O desaparecimento de Roberto Farias Thomaz no Parque Estadual Pico Paraná, localizado em Campina Grande do Sul, mobiliza equipes de busca desde o dia 1º de janeiro. A ocorrência foi detalhada por Thauane, chamada de Estrela Smith nas redes sociais, amiga que acompanhava o jovem durante a expedição de réveillon. Em entrevista concedida na manhã de sexta-feira (2), ela relatou os eventos que precederam o sumiço do companheiro de trilha, explicando que ambos haviam planejado assistir ao nascer do sol no cume da montanha, mas o retorno ao acampamento não ocorreu conforme o esperado devido ao desgaste físico de Roberto e às condições do terreno.
Segundo o relato da jovem, o grupo acordou por volta das 3h da madrugada para subir ao ponto mais alto da formação rochosa. Durante a descida, Roberto apresentou sinais de mal-estar e não conseguiu manter o ritmo da caminhada. Apesar de ter sido aconselhada por outros trilheiros a não deixar o rapaz sozinho, Thauane optou por descer na frente até o acampamento base. A jovem informou que chegou ao local de descanso às 7h50 e dormiu até as 9h, momento em que outros aventureiros chegaram questionando sobre o paradeiro de Roberto, levantando a hipótese imediata de que ele estivesse perdido na mata.
Tentativas de localização e dificuldades
Após perceber a gravidade da situação, Thauane e um grupo de rapazes iniciaram uma busca improvisada na região. Ela descreveu as condições adversas enfrentadas durante a tentativa de resgate: “Eu cheguei 7h50 no acampamento 1, dormi até às 9h, e às 9h15 outros três rapazes chegaram no acampamento. Eles perguntaram sobre o Roberto, eu disse que ele estava vindo atrás. Daí eles falaram que ele deveria estar perdido. Nos preparamos em 15 minutos e fomos atrás dele, até perto de onde vimos ele pela última vez. Eu fiquei em um canto e os rapazes entraram em outras trilhas. A gente passou sede, passou fome, tivemos que se ajoelhar para tomar água de lama porque gritamos muito. Daí chegou um momento que estávamos muito cansados, e os bombeiros mandaram a gente voltar para não sermos outras vítimas”. Abalada, ela expressou arrependimento: “Eu fico com pensamento ruim por ter deixado ele para atrás, por ter me separado dele. Se eu não tivesse me separado, talvez não teria acontecido isso, porque quem tem mais experiência era eu”.

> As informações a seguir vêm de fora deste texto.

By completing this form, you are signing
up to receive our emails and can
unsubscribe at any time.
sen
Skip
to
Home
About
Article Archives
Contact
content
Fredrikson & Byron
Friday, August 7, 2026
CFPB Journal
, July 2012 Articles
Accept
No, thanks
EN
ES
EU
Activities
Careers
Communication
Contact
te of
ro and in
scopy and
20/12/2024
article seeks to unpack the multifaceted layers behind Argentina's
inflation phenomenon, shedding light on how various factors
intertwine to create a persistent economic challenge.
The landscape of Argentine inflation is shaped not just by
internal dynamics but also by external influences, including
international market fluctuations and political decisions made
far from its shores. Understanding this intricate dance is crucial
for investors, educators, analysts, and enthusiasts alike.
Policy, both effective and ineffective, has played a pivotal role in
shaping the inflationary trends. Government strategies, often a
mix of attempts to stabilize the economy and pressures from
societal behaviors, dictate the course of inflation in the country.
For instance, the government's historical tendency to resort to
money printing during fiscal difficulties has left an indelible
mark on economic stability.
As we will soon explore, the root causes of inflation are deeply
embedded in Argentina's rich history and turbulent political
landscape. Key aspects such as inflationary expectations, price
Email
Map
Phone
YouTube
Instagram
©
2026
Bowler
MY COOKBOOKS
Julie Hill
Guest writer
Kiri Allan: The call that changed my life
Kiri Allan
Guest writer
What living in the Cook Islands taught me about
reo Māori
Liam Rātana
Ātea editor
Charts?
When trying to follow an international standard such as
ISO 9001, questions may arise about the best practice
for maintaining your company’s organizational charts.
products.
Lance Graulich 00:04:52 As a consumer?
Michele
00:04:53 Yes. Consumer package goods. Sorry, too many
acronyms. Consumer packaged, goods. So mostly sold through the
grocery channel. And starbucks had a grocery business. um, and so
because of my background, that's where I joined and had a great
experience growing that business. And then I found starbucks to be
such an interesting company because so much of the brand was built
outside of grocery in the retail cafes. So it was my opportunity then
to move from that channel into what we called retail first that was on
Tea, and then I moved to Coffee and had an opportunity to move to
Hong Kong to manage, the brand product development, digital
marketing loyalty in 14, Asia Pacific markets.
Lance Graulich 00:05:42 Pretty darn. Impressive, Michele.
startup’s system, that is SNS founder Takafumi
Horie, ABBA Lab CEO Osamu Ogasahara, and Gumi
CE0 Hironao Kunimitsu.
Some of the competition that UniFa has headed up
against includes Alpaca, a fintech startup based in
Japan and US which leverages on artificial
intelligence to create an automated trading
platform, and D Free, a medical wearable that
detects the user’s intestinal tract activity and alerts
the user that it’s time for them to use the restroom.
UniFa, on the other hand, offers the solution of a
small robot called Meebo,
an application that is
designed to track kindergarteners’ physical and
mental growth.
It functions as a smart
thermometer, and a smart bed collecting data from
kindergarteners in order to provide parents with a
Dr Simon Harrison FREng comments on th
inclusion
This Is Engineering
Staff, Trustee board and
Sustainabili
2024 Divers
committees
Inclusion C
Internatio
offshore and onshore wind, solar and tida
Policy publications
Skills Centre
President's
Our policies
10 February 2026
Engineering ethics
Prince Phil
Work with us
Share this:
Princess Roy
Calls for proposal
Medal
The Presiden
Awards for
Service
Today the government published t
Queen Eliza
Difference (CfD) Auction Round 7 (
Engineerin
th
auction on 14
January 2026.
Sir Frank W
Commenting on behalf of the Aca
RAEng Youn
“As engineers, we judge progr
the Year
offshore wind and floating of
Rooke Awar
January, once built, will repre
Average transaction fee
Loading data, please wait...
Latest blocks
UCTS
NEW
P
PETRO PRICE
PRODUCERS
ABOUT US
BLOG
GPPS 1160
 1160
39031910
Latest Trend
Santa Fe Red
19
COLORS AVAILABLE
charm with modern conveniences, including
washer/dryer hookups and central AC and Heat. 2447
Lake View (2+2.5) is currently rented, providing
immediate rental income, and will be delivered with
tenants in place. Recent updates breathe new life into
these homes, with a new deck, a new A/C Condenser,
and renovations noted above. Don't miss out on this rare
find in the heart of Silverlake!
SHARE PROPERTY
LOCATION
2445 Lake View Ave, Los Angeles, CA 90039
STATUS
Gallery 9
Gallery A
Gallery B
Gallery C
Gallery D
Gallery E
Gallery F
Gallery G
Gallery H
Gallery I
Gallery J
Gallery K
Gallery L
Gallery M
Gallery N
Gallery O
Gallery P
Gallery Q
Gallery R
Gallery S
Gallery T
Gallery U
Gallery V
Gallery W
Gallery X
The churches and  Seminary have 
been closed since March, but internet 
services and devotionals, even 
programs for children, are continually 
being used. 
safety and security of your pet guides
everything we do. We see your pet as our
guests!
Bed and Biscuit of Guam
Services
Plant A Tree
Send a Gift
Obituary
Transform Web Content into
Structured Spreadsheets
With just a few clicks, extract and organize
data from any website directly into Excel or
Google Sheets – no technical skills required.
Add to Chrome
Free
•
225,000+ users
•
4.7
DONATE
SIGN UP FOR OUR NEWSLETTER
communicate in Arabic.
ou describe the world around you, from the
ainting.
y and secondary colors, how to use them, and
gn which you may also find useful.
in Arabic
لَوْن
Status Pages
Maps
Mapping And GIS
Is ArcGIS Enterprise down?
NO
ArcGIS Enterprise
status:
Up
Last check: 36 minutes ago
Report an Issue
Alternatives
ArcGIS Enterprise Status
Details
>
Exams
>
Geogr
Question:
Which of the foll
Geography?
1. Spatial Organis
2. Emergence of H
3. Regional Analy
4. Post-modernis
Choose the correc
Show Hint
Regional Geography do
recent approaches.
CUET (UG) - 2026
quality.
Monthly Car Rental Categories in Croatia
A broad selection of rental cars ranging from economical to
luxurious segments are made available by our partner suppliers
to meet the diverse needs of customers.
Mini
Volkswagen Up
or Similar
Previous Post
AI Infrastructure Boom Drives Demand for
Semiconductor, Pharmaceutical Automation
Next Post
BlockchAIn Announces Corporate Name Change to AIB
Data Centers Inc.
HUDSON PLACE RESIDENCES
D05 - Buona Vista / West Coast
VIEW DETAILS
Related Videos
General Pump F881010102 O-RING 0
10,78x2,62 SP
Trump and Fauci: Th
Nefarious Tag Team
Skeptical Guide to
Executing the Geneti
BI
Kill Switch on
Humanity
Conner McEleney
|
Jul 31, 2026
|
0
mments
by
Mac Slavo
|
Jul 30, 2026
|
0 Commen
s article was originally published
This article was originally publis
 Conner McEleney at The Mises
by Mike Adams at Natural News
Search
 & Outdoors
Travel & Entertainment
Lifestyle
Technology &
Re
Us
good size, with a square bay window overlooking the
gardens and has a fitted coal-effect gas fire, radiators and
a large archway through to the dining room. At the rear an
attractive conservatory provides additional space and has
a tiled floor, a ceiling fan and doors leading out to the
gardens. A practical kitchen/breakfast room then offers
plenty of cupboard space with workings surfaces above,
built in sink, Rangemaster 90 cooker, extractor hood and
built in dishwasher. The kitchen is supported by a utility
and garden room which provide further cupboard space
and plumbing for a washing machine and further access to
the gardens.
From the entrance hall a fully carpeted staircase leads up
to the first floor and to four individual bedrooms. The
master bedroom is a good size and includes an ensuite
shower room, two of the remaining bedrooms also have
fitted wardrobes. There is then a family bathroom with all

Nas redes sociais, a jovem compartilhou vídeos comentando o caso e especulando sobre o que poderia ter ocorrido, mencionando que estava em posse dos pertences do amigo. Em uma das gravações, ela cogitou a possibilidade de ele ter saído da trilha, embora considerasse improvável: “Ele pode ter sacaneado e ter ido embora, deixando a gente para atrás, mas acho que ele não fez isso. Eu estou com o celular e com as coisas dele”. Em outra publicação, Thauane fez um desabafo sobre a escolha de parceiros para esse tipo de atividade, ressaltando a importância do preparo físico e técnico: “Aprendizado, nunca mais andar com alguém que não é experiente em trilhas, não é seu estilo de vida e não tem pique para isso”.
Mobilização das equipes de socorro
O Corpo de Bombeiros foi acionado e iniciou os trabalhos de varredura na região. O capitão Dubas explicou a estratégia adotada pelas equipes especializadas do Grupo de Operações de Socorro Tático (GOST). De acordo com o oficial, os esforços foram concentrados nas áreas de maior probabilidade de localização. “A gente recebeu a informação da possibilidade do Roberto estar perdido desde a manhã de ontem. Por volta das 13h lançamos militares do Ghost até o ponto zero, que diante das informações, é onde tem mais chances de encontrar ele com vida. Ontem não tivemos sucesso, hoje montamos nossa base com mais recursos e mais militares”, afirmou o capitão. As operações seguem em andamento com reforço de efetivo para cobrir a extensa área de vegetação densa e relevo acidentado do Pico Paraná.